*** GIVEN RECORDS ***

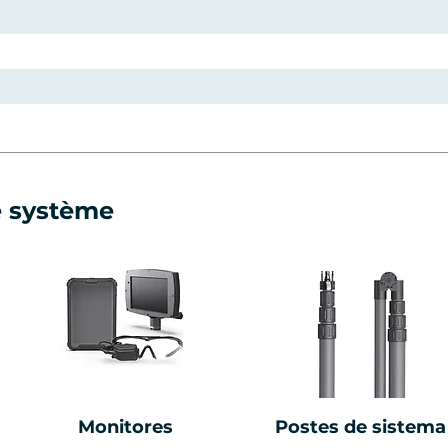
e système
Monitores
Postes de sistema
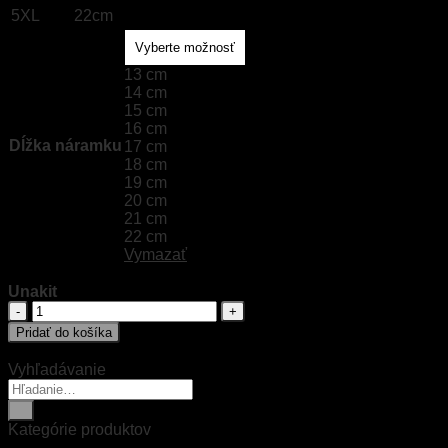
5XL
22cm
13 cm
14 cm
15 cm
16 cm
Dĺžka náramku
17 cm
18 cm
19 cm
20 cm
21 cm
22 cm
Vymazať
Unakit
množstvo
Unakit
Pridať do košíka
Vyhľadávanie
Hľadať:
Kategórie produktov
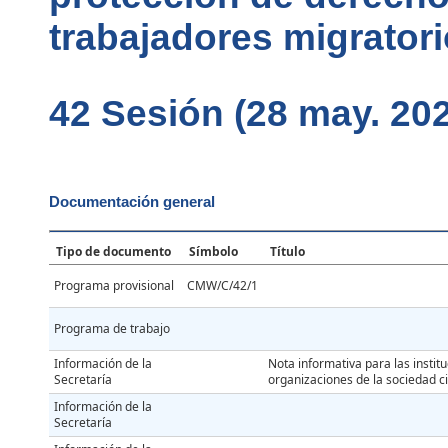
trabajadores migratori
42 Sesión (28 may. 202
Documentación general
Tipo de documento
Símbolo
Título
Programa provisional
CMW/C/42/1
Programa de trabajo
Información de la
Nota informativa para las insti
Secretaría
organizaciones de la sociedad ci
Información de la
Secretaría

***

### WHAT TO WORK ON:
Line for line, retype the material exactly, omitting any pictures.

### OUTPUT FOR THIS EXERCISE:
e système
Monitores
Postes de sistema
5XL
22cm
13 cm
14 cm
15 cm
16 cm
Dĺžka náramku
17 cm
18 cm
19 cm
20 cm
21 cm
22 cm
Vymazať
Unakit
množstvo
Unakit
Pridať do košíka
Vyhľadávanie
Hľadať:
Kategórie produktov
trabajadores migratori
42 Sesión (28 may. 202
Documentación general
Tipo de documento
Símbolo
Título
Programa provisional
CMW/C/42/1
Programa de trabajo
Información de la
Nota informativa para las insti
Secretaría
organizaciones de la sociedad ci
Información de la
Secretaría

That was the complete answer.